Exactly-Once Semantics

Idempotent Producers, Transactions, and the Read-Process-Write Loop

Exactly-once in Kafka is built from two distinct primitives. The first is the idempotent producer: a per-producer, per-partition sequence number that lets the broker detect and discard duplicate retries. The second is transactions: a coordinator-driven protocol that atomically commits writes spanning multiple partitions along with the consumer offset commit. Together they give you the read-process-write pattern that powers Kafka Streams and most stream-processing pipelines.

The trick is that "exactly-once" is a property of the visible state, not the wire. Messages still get retried, brokers still fail over, and aborted transactions still leave bytes on disk. The protocol ensures consumers reading with isolation.level=read_committed never observe those duplicates, and that the offset commit is atomic with the output writes.

Architecture

A single transaction touches three brokers (or roles): the producer, the transaction coordinator, and the data partition leaders.

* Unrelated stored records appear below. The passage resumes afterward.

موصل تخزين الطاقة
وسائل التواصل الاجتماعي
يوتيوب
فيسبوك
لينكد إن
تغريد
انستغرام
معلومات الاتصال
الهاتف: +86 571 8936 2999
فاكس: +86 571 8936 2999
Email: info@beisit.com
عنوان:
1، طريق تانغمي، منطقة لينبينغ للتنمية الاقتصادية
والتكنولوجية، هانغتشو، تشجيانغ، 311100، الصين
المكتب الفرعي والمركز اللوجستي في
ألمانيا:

Producer transactional.id PID + epoch Transaction Coordinator __transaction_state leader for txn partition Partition leader topic-A:0 Partition leader topic-B:3 __consumer_offsets offsets partition initTransactions produce (PID, epoch, seq) Coordinator writes COMMIT/ABORT markers to every partition that received data Two-phase commit: PREPARE_COMMIT to __transaction_state, then markers to all data partitions, then COMMIT.

Key Numbers

50
__transaction_state partitions (default)
5
max.in.flight per connection (with idempotence, ≤5)
15s
transaction.timeout.ms default
3
replication factor for transaction state
2^31
producer epoch space (short, wraps)
7 days
transactional.id.expiration.ms default
int32
sequence number per (PID, partition)

Idempotent Producer: PID + Epoch + Sequence

With enable.idempotence=true, every batch carries a triple: producer ID (assigned by broker on InitProducerId), epoch, and a per-partition monotonic sequence number. The broker tracks the last 5 sequences it accepted per (PID, partition) and dedupes retries.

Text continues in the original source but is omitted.